Legado dadaísta de Duchamp resiste em mostra no CCBB

'Ciclo', com obras de 14 brasileiros e estrangeiros, propõe um panorama da reciclagem do movimento na arte atual

Celso Filho, O Estado de S.Paulo

07 Setembro 2014 | 02h07

Há pouco mais de um século, Marcel Duchamp (1887-1968) aplicava pela primeira vez o conceito de ready-made. Ao equilibrar uma roda de bicicleta sobre um banquinho (em 1912), o dadaísta francês pretendia dar um novo significado a objetos do cotidiano e deixar sua crítica sarcástica ao sistema de produção artística da época. Hoje, estas obras continuam revisitadas e, por vezes, ganham formas mais elaboradas, como em armas de traficantes mexicanos que viram uma orquestra automatizada por computador.

Exemplos desses ready-mades aos moldes contemporâneos estão reunidos na mostra Ciclo, em cartaz no Centro Cultural Banco do Brasil (CCBB) de São Paulo. Com obras de 14 artistas nacionais e internacionais, a exposição propõe um panorama da reciclagem dadaísta na arte atual. "É a ideia deste conceito aplicado ao nosso tempo, pensando as maneiras que, hoje, o artista reage a isso na sua prática", define o curador Marcello Dantas.

E o resultado são abordagens de temas além da crítica sobre a produção de arte. De uma banheira formada por giletes, por exemplo, a artista Tayeba Begum Lupi, de Bangladesh, discute relações de gênero.

O papel da mulher é abordado ainda pela portuguesa Joana Vasconcelos, que também vai expor trabalhos na mostra Made by... Feito por Brasileiros, no antigo Hospital Matarazzo. Para o CCBB, a artista traz a obra A Noiva, que lhe rendeu boas críticas na Bienal de Veneza e um veto para a possibilidade de montá-la no Palácio de Versalhes.

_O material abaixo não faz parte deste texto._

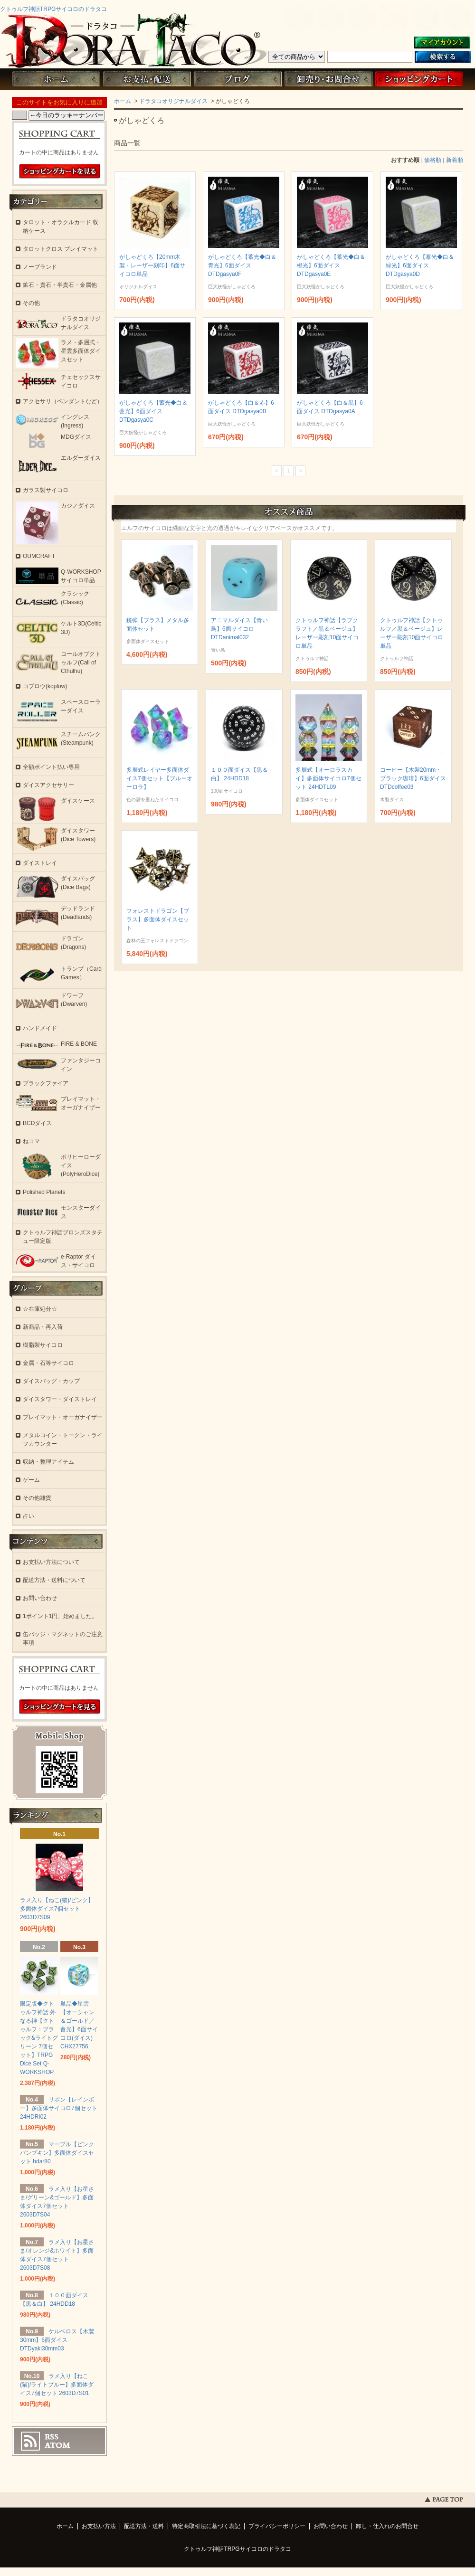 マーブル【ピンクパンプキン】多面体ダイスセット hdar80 (57, 2153)
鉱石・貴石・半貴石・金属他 (60, 285)
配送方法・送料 (144, 2526)
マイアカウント (442, 43)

Nela, Joana constrói um lustre de cinco metros de altura, feito com 25 mil absorventes internos femininos.

A crítica à produção industrial em larga escala e o desperdício também são desdobramentos da aplicação do conceito hoje. "Eles partem da tentativa de se pensar em fazer algo novo, sem criar mais coisas", explica Dantas.

Em uma sala, o brasileiro Daniel Senise expõe ladrilhos de paredes, feitos a partir da reciclagem de catálogos antigos de seu ateliê. O lixo também inspirou o artista espanhol Daniel Canogar. Utilizando projeções sincronizadas, ele cria imagens virtuais que interagem com celulares e outras peças de informática descartadas. "Essas obras têm uma cara de arte pública, de intervenção. Utilizam uma linguagem que nós não tínhamos disponíveis na época de Duchamp", defende Dantas.

Interativas. No sábado, 6, a exposição incorporou trabalhos de mais três artistas. Entre as obras, a escultura Gum Head convida os transeuntes em frente ao CCBB a colar gomas de mascar numa imensa cabeça que representa a face de seu criador, o escritor e artista canadense David Coupland. O prédio do centro cultural também não foi perdoado. A fachada foi coberta de câmaras de pneus entrelaçadas pelo alemão Michael Sailstorfer.

O chinês Song Dong montou uma maquete da cidade de São Paulo, formada por doces que foram servidos ao público depois da performance. Obras mais duráveis e incomíveis de Dong estão em cartaz na mostra Regenerar na Baró Galeria.

CICLO
Centro Cultural Banco do Brasil. R. Álvares Penteado, 112, tel. 3113-3651. 2ª a dom., 9 h/21 h. Fecha 3ª. Grátis. Até 27/10.